--- SUPPLIED ENTRIES Enclosed Below ---

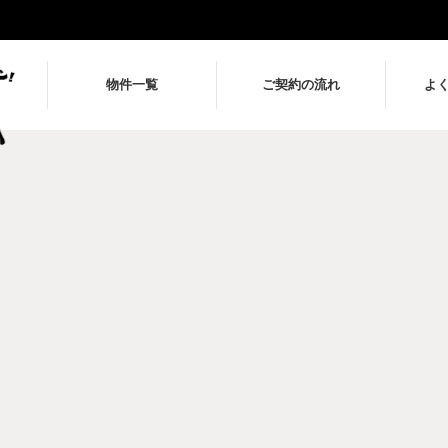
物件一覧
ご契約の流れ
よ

--- End of Enclosed SUPPLIED ENTRIES ---
--- SUPPLIED ENTRIES Enclosed Below ---

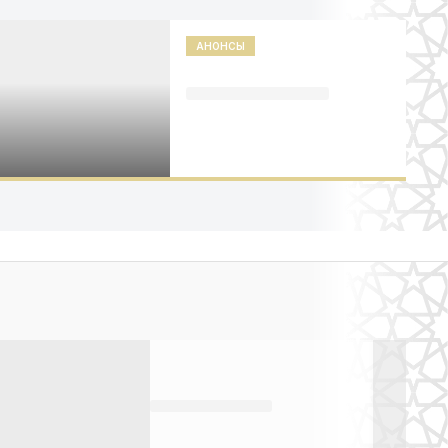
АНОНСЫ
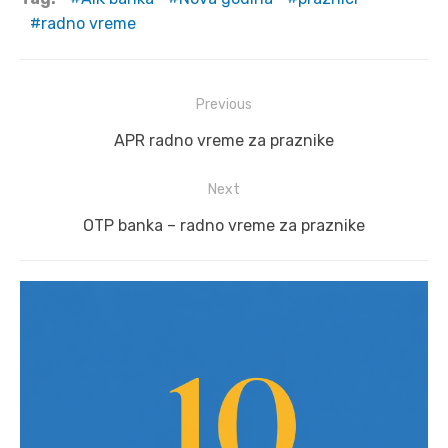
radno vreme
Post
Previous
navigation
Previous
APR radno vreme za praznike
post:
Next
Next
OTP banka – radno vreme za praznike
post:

--- End of Enclosed SUPPLIED ENTRIES ---

■ EXERCISE
Work out how many lines in the records above contain the word "radno". State only that number.

■ EXERCISE RESPONSE
3